As I understand, the lack of indication on how to obtain first integrals in Arnol'd-Liouville theory is a reason why we are interested in bi-Hamiltonian systems.

Two Poisson brackets $\{ \cdot,\cdot \} _{1} , \{ \cdot , \cdot \} _{2}$ on a manifold $M$ are compatible if their arbitrary linear combination $\lambda \{ \cdot , \cdot \} _1+\mu\{\cdot,\cdot\} _2$ is also a Poisson bracket. A bi-Hamiltonian system is one which allows Hamiltonian formulations with respect to two compatible Poisson brackets.

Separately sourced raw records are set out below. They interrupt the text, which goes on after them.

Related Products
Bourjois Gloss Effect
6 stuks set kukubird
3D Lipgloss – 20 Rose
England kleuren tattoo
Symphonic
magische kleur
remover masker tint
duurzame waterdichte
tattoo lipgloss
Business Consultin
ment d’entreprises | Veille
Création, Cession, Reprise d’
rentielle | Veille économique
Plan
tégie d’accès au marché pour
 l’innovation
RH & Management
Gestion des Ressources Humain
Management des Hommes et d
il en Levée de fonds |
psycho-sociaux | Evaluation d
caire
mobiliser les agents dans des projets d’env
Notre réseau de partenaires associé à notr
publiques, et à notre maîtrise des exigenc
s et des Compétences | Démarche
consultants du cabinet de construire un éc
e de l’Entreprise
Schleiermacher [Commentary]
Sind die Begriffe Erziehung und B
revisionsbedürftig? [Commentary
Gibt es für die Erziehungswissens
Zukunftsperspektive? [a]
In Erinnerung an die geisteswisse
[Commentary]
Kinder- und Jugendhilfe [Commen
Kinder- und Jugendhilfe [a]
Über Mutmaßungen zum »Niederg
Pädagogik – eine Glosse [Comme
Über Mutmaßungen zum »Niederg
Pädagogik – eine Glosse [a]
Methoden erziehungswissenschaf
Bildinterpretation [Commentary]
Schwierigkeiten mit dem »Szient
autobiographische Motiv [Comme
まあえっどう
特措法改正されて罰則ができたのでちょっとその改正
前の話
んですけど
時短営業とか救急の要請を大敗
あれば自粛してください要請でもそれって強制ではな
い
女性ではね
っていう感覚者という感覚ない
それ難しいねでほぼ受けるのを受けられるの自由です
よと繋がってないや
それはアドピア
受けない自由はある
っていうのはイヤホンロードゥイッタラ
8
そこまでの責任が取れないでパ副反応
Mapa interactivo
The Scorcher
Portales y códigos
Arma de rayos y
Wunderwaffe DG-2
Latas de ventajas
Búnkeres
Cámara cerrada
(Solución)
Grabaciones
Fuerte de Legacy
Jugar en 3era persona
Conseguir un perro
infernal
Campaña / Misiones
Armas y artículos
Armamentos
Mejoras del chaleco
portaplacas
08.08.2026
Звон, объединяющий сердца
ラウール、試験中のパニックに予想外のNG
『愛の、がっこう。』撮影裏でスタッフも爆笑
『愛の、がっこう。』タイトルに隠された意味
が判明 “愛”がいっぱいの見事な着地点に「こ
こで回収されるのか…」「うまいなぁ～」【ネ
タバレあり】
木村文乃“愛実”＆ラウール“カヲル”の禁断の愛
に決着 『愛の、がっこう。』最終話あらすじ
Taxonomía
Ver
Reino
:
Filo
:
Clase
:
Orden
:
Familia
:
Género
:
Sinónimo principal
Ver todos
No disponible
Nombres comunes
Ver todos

It automatically posseses a number of integrals in involution.

The definition of a complete integrability (à la Liouville-Arnol'd) is:

Hamiltonian flows and Poisson maps on a $2n$-dimensional symplectic manifold $\left(M,\{ \cdot, \cdot \}_M\right)$ with $n$ (smooth real valued) functions $F _1,F _2,\dots,F _n$ such that: (i) they are functionally independent (i.e. the gradients $\nabla F _k$ are linearly independent everywhere on $M$) and (ii) these functions are in involution (i.e. $\{F _k,F _j\}=0$) are called completely integrable.

Now, I would like to understand the connections between these two notions, and because I haven't studied the theory, any answer would be helpful. I find reading papers on these subjects too technical at the moment. Specific questions I have in mind are:

Does completely integrable system always allow for a bi-Hamiltonian structure? Is every bi-Hamiltonian system completely integrable? If not, what are examples (or places where to find examples) of systems that posses one property but not the other?

I apologize for any stupid mistakes I might have made above. Feel free to edit (tagging included).